The taste of Bridge Over Troubled Water’s sonic direction would be offered a whole nine months ahead of the album’s release when ‘The Boxer’ was dropped, initially as a stand-alone single but included on the LP at the last minute. Their most complex production yet, over 100 hours were pulled into its grandiose presentation, cut across multiple locations, including Columbia University’s St Paul’s Chapel for its dramatic acoustics, and mixed on two eight-track recorders.

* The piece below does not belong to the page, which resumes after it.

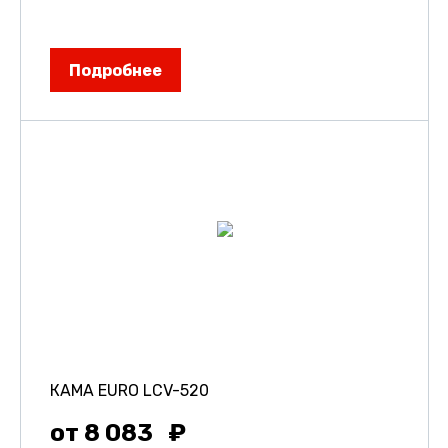
Подробнее
КАМА EURO LCV-520
от 8 083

It was clear S&G were pulling no stops for their rousing number. In a pugilist mood, Simon was eager to hit back at the critics and purist folkies naysaying their new direction and calling his songwriting’s integrity into question. What resulted was Simon’s lyrical tale of a young man navigating poverty in New York City for the majority of ‘The Boxer’s weary wander: “I am just a poor boy / Though my story’s seldom told / I have squandered my resistance / For a pocket full of mumbles such are promises.”
“I think the song was about me,” Simon revealed to Playboy. “Everybody’s beating me up, and I’m telling you now I’m going to go away if you don’t stop.”
As well as further lyrical grabs from the Bible, Simon rounded the single off with a final verse in the third person, entering life’s boxing ring as we observe our protagonist refusing to be knocked down by the endless barrage of criticism and press naysaying: “And he carries the reminders / Of every glove that laid him down / And cut him till he cried out / In his anger and his shame / ‘I am leaving, I am leaving’ / But the fighter still remains.”
Coupled with its memorable snare reverb and “lie-la-lie” refrain—a placeholder line but left in when felt the song spoke enough already—singer Art Garfunkel knew they had something special the moment he laid down his exquisite harmonies. “We were tapping into something that went way back for us,” he said. “I had a particular feel that I could do really well, and match Paul and make the whole thing ripple and articulate it just right.”
He wasn’t wrong. ‘The Boxer’ would peak at number seven on the Hot 100 and help push Bridge over Troubled Water to the top of the album charts in both the UK and the US. Through strenuous production schedules and an aggrieved lyrical pen, S&G managed to pull from their songwriting ether a number that stands as one of their most enduring works.